Repeat each entry in the data, exactly.

Saved data entries:
-- -- --

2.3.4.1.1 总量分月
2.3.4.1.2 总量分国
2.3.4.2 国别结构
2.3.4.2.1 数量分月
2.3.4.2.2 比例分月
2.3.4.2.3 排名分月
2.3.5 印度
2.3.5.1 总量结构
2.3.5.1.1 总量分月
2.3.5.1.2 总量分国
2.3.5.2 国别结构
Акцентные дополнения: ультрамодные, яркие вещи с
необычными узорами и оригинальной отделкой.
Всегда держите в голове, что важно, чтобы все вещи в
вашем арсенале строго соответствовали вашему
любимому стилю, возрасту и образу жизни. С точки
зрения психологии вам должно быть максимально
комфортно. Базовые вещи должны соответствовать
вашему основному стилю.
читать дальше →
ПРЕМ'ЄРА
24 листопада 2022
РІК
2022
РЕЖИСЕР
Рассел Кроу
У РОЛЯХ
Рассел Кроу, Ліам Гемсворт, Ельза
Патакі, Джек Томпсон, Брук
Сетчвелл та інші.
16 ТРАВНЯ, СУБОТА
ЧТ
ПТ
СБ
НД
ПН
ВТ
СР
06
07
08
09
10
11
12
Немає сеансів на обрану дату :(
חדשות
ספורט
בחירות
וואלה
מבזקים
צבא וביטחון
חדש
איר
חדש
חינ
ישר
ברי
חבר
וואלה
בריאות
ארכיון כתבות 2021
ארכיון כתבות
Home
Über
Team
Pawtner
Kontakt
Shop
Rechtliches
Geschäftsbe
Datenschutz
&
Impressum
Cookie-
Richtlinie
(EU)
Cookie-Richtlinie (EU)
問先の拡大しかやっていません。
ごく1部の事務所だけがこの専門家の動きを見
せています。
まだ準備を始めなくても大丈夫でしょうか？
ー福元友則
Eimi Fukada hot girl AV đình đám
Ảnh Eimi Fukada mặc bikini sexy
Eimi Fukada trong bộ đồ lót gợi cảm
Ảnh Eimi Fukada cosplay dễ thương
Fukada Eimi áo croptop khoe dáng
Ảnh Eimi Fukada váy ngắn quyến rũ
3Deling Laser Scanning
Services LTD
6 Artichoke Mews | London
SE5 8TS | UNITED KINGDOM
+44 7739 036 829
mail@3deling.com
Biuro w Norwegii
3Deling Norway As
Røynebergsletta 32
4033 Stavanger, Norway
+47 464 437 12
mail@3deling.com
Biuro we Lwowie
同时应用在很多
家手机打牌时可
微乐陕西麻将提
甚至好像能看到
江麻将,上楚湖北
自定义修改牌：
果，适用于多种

-- -- --

### WRITTEN SOLUTION
2.3.4.1.1 总量分月
2.3.4.1.2 总量分国
2.3.4.2 国别结构
2.3.4.2.1 数量分月
2.3.4.2.2 比例分月
2.3.4.2.3 排名分月
2.3.5 印度
2.3.5.1 总量结构
2.3.5.1.1 总量分月
2.3.5.1.2 总量分国
2.3.5.2 国别结构
Акцентные дополнения: ультрамодные, яркие вещи с
необычными узорами и оригинальной отделкой.
Всегда держите в голове, что важно, чтобы все вещи в
вашем арсенале строго соответствовали вашему
любимому стилю, возрасту и образу жизни. С точки
зрения психологии вам должно быть максимально
комфортно. Базовые вещи должны соответствовать
вашему основному стилю.
читать дальше →
ПРЕМ'ЄРА
24 листопада 2022
РІК
2022
РЕЖИСЕР
Рассел Кроу
У РОЛЯХ
Рассел Кроу, Ліам Гемсворт, Ельза
Патакі, Джек Томпсон, Брук
Сетчвелл та інші.
16 ТРАВНЯ, СУБОТА
ЧТ
ПТ
СБ
НД
ПН
ВТ
СР
06
07
08
09
10
11
12
Немає сеансів на обрану дату :(
חדשות
ספורט
בחירות
וואלה
מבזקים
צבא וביטחון
חדש
איר
חדש
חינ
ישר
ברי
חבר
וואלה
בריאות
ארכיון כתבות 2021
ארכיון כתבות
Home
Über
Team
Pawtner
Kontakt
Shop
Rechtliches
Geschäftsbe
Datenschutz
&
Impressum
Cookie-
Richtlinie
(EU)
Cookie-Richtlinie (EU)
問先の拡大しかやっていません。
ごく1部の事務所だけがこの専門家の動きを見
せています。
まだ準備を始めなくても大丈夫でしょうか？
ー福元友則
Eimi Fukada hot girl AV đình đám
Ảnh Eimi Fukada mặc bikini sexy
Eimi Fukada trong bộ đồ lót gợi cảm
Ảnh Eimi Fukada cosplay dễ thương
Fukada Eimi áo croptop khoe dáng
Ảnh Eimi Fukada váy ngắn quyến rũ
3Deling Laser Scanning
Services LTD
6 Artichoke Mews | London
SE5 8TS | UNITED KINGDOM
+44 7739 036 829
mail@3deling.com
Biuro w Norwegii
3Deling Norway As
Røynebergsletta 32
4033 Stavanger, Norway
+47 464 437 12
mail@3deling.com
Biuro we Lwowie
同时应用在很多
家手机打牌时可
微乐陕西麻将提
甚至好像能看到
江麻将,上楚湖北
自定义修改牌：
果，适用于多种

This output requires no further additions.